Zwischen uns läuft's grundsätzlich super, wir haben viele gemeinsame Interessen und Träume und es ist eigentlich klar, dass wir uns eine gemeinsame Zukunft vorstellen können.
2020 hatte ich eine depressive Phase. Grund war ein Mix aus dem Druck, den ich mir selbst aufgrund vom Studiumsabschluss gemacht habe, hormonelles Ungleichgewicht und zu Teilen auch Corona und der damit verbundene eintönige Alltag im Home-Office.
In dieser Zeit habe ich mir Gedanken über unsere Beziehung gemacht und festgestellt, dass es mir enorm fehlt, mich meinem Freund emotional echt tief verbunden zu fühlen. Wir führen selten Gespräche über uns, unser Wohlbefinden, unsere Beziehung oder was wir uns wünschen.
In der Folge ist auch unser Sexleben sehr geschrumpft, was mir persönlich aufgrund fehlender Lust wenig ausmacht. Ich weiss aber, dass das nicht mein Normalzustand ist. In vergangenen Beziehungen war auch ich nie der sehr emotionale Typ, es kostet mich auch heute noch viel Überwindung, solche Themen anzusprechen.

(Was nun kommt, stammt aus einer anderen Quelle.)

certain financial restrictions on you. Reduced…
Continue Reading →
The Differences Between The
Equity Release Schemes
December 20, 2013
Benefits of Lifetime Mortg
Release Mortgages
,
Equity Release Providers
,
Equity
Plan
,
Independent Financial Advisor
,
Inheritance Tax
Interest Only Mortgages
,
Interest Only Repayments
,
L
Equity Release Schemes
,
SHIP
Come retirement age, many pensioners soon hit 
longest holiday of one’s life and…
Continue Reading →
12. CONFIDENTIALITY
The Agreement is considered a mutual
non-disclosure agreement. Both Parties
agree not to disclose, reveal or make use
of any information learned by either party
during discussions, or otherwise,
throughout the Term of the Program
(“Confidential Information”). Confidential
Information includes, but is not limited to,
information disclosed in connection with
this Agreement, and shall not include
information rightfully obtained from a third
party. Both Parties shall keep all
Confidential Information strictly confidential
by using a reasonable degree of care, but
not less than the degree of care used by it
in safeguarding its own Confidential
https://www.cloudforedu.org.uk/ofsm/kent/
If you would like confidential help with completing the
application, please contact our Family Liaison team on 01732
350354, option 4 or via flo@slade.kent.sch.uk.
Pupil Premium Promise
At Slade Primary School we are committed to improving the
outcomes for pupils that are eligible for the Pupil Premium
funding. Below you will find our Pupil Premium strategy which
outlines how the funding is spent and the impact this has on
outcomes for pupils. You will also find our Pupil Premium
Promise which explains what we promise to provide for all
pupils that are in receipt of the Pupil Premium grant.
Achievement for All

Mein Freund ist auf eine gewisse Art ein komplett unemotionaler Mensch. Nicht auf eine asoziale Art, er hat einen intakten, tollen Freundeskreis und ist ein fürsorglicher, herzensguter Mensch.

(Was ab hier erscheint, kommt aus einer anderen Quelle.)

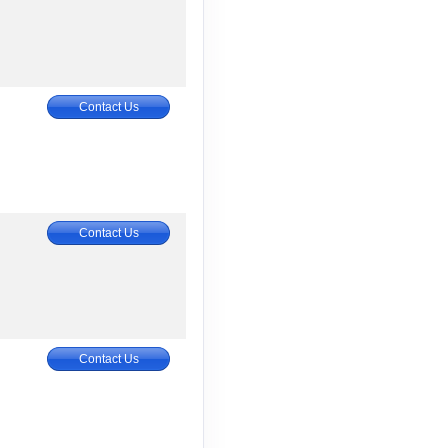
Contact Us
Contact Us
Contact Us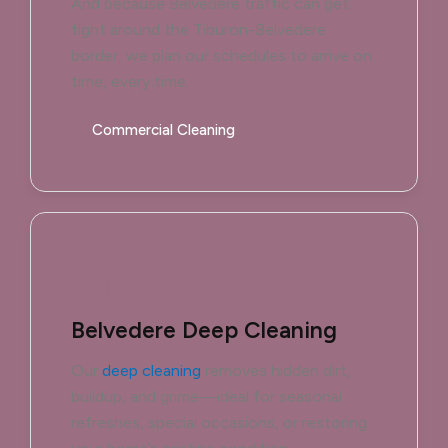
And because Belvedere traffic can get
tight around the Tiburon-Belvedere
border, we plan our schedules to arrive on
time, every time.
Commercial Cleaning
Belvedere Deep Cleaning
Our
deep cleaning
removes hidden dirt,
buildup, and grime—ideal for seasonal
refreshes, special occasions, or restoring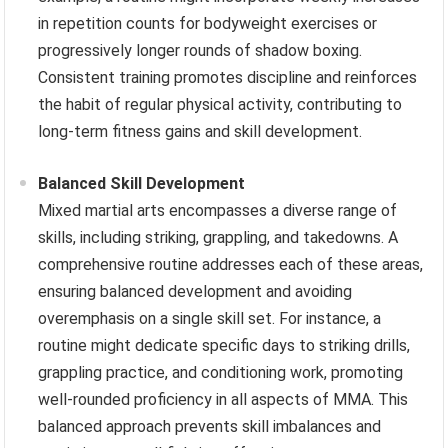
in repetition counts for bodyweight exercises or
progressively longer rounds of shadow boxing.
Consistent training promotes discipline and reinforces
the habit of regular physical activity, contributing to
long-term fitness gains and skill development.
Balanced Skill Development
Mixed martial arts encompasses a diverse range of
skills, including striking, grappling, and takedowns. A
comprehensive routine addresses each of these areas,
ensuring balanced development and avoiding
overemphasis on a single skill set. For instance, a
routine might dedicate specific days to striking drills,
grappling practice, and conditioning work, promoting
well-rounded proficiency in all aspects of MMA. This
balanced approach prevents skill imbalances and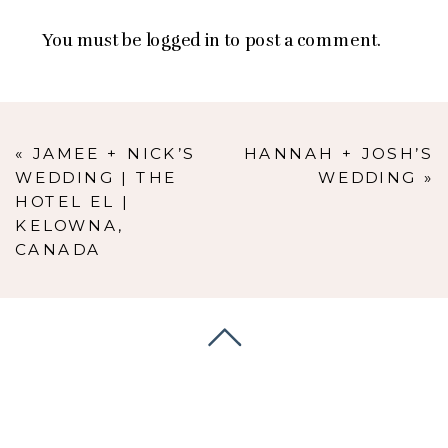
You must be
logged in
to post a comment.
«
JAMEE + NICK’S
HANNAH + JOSH’S
WEDDING | THE
WEDDING
»
HOTEL EL |
KELOWNA,
CANADA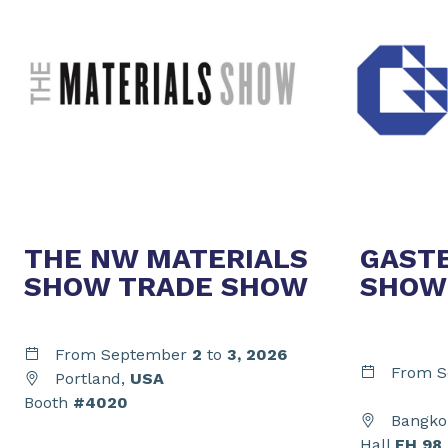
THE NW MATERIALS
GAST
SHOW TRADE SHOW
SHOW
From September
2
to
3,
2026
From S
Portland,
USA
Booth
#4020
Bangko
Hall
EH 98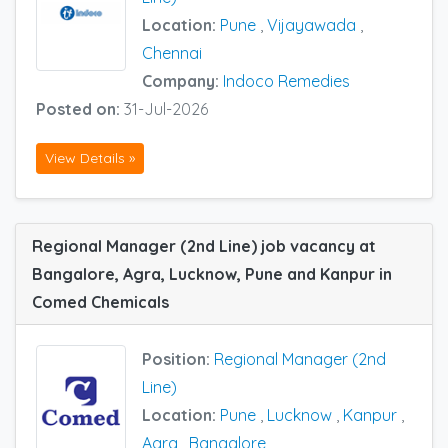
Location:
Pune
,
Vijayawada
,
Chennai
Company:
Indoco Remedies
Posted on:
31-Jul-2026
View Details »
Regional Manager (2nd Line) job vacancy at
Bangalore, Agra, Lucknow, Pune and Kanpur in
Comed Chemicals
Position:
Regional Manager (2nd
Line)
Location:
Pune
,
Lucknow
,
Kanpur
,
Agra
,
Bangalore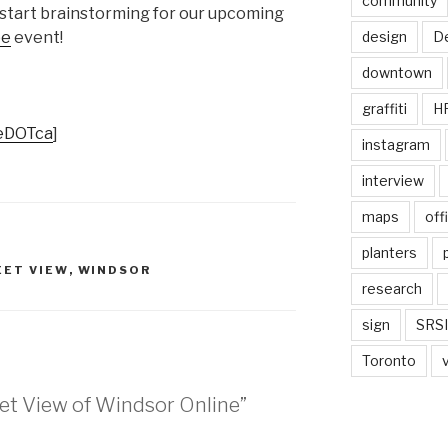
community
o start brainstorming for our upcoming
design
De
pe
event!
downtown
graffiti
H
teDOTca
]
instagram
interview
maps
off
planters
EET VIEW
,
WINDSOR
research
sign
SRSI
Toronto
eet View of Windsor Online”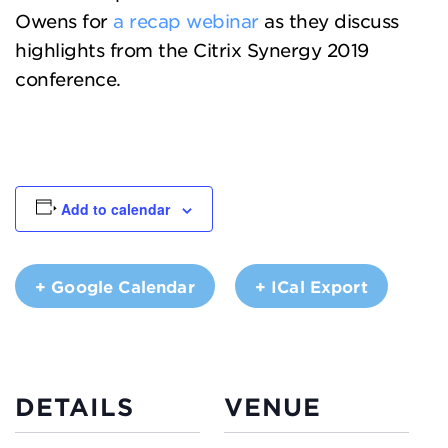
Owens for
a recap webinar
as they discuss
highlights from the Citrix Synergy 2019
conference.
Add to calendar
+ Google Calendar
+ ICal Export
DETAILS
VENUE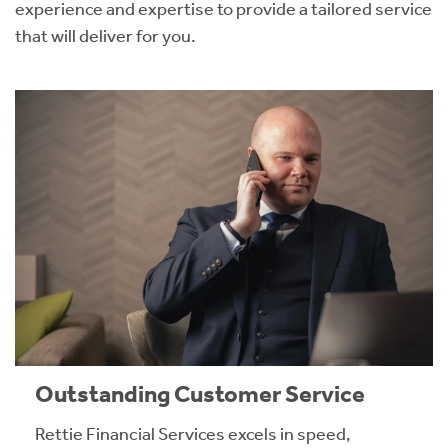
experience and expertise to provide a tailored service
that will deliver for you.
Outstanding Customer Service
Rettie Financial Services excels in speed,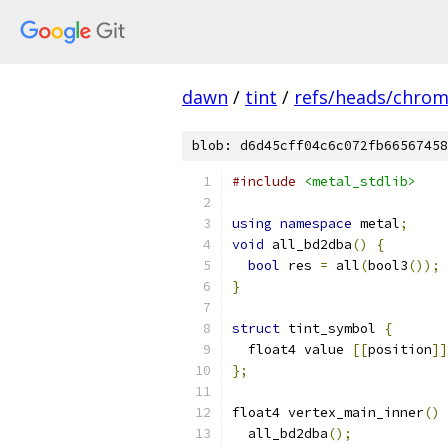
dawn
/
tint
/
refs/heads/chro
blob: d6d45cff04c6c072fb66567458
#include
<metal_stdlib>
using
namespace
 metal
;
void
 all_bd2dba
()
{
bool
 res 
=
 all
(
bool3
());
}
struct
 tint_symbol 
{
  float4 value 
[[
position
]]
};
float4 vertex_main_inner
()
  all_bd2dba
();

Als wir neulich Pärchen in unserem Umfeld durchgegangen sind, ist uns aufgefallen, dass alle entweder Typ er (eher wenig emotional und wenig tiefgründige Beziehungen) oder Typ ich (Bedürfnis nach tiefgründigerer Connection) sind.
Ist das eine Kombination, die auf die Länge schlichtweg nicht funktioniert, ohne dass sich jemand krass verändern muss? Ich muss vielleicht noch anfügen, dass ich 23 war, als wir zusammengekommen sind und mir selbst meine Vorstellung einer Beziehung noch nicht gleich klar war, wie das heute der Fall ist.
Heute muss ich aber, wenn ich ehrlich zu mir selber bin, sagen, dass diese oberflächliche Art Beziehung für mich nicht stimmt. Was rätst du uns? Würde uns Unterstützung durch eine Therapeutin helfen?
Ich bin gespannt und froh um Tipps jeglicher Art!
Liebe Grüsse,
Joëlle
Liebe Joëlle
Beim Lesen deiner Mail fällt mir vor allem viel Ambivalenz auf. Oben schreibst du, dass ihr euch sehr wohl eine gemeinsame Zukunft vorstellen könnt und dass ihr es eigentlich super habt.
Je länger die Mail aber dauert, desto weniger ist von diesem Anfangsoptimismus zu spüren.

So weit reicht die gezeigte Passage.